Data excerpts:
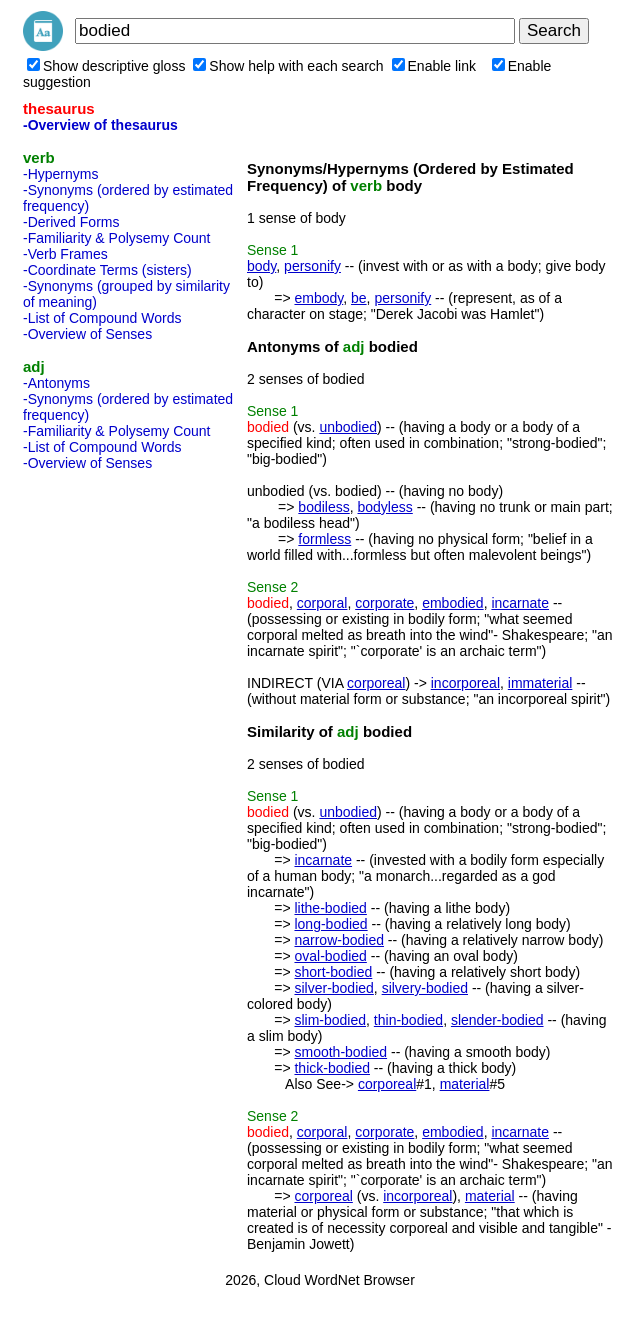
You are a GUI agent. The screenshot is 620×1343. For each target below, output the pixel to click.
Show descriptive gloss (106, 66)
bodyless (385, 507)
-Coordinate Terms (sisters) (107, 270)
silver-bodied (333, 988)
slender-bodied (497, 1020)
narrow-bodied (339, 940)
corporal (322, 603)
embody (318, 298)
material (465, 1084)
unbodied (348, 427)
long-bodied (330, 924)
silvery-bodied (425, 988)
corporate (384, 603)
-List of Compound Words (102, 318)
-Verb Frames (65, 254)
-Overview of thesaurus (100, 125)
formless (324, 539)
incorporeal (465, 683)
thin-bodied (408, 1020)
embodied (453, 603)
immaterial (540, 683)
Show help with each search (288, 66)
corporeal (376, 683)
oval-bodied (330, 956)
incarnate (520, 603)
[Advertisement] (103, 778)
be (359, 298)
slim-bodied (330, 1020)
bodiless (323, 507)
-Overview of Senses (87, 334)
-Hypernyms (60, 174)
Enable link (434, 66)
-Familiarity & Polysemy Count (117, 238)
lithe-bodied (330, 908)
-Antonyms (56, 383)
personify (312, 266)
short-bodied (333, 972)
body (261, 266)
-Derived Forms (71, 222)
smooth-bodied (340, 1052)
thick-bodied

◆ **WHAT YOU WILL DO**
Wherever a line above contains the string "Show", count it; then give the total alone.

◆ **SOLUTION TO THE PROBLEM**
2